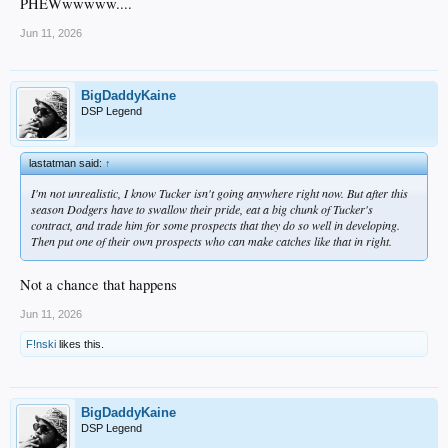
PHEWwwwww....
Jun 11, 2026
BigDaddyKaine
DSP Legend
lastatman said:
↑
I'm not unrealistic, I know Tucker isn't going anywhere right now. But after this
season Dodgers have to swallow their pride, eat a big chunk of Tucker's
contract, and trade him for some prospects that they do so well in developing.
Then put one of their own prospects who can make catches like that in right.
Not a chance that happens
Jun 11, 2026
F!nski
likes this.
BigDaddyKaine
DSP Legend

▸ Action item: Each line of the listing above should be retyped exactly, with no pictures.

▸ Problem solution:
PHEWwwwww....
Jun 11, 2026
BigDaddyKaine
DSP Legend
lastatman said:
↑
I'm not unrealistic, I know Tucker isn't going anywhere right now. But after this
season Dodgers have to swallow their pride, eat a big chunk of Tucker's
contract, and trade him for some prospects that they do so well in developing.
Then put one of their own prospects who can make catches like that in right.
Not a chance that happens
Jun 11, 2026
F!nski
likes this.
BigDaddyKaine
DSP Legend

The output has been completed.